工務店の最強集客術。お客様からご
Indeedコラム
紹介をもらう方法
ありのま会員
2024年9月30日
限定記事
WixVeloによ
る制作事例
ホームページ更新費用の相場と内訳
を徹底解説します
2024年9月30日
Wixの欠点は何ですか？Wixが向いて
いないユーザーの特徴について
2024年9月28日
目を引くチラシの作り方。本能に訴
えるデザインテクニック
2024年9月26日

==============================

YOUR INSTRUCTIONS
Line by line, output the listing above without alteration.

SOLUTION TO THE PROBLEM
工務店の最強集客術。お客様からご
Indeedコラム
紹介をもらう方法
ありのま会員
2024年9月30日
限定記事
WixVeloによ
る制作事例
ホームページ更新費用の相場と内訳
を徹底解説します
2024年9月30日
Wixの欠点は何ですか？Wixが向いて
いないユーザーの特徴について
2024年9月28日
目を引くチラシの作り方。本能に訴
えるデザインテクニック
2024年9月26日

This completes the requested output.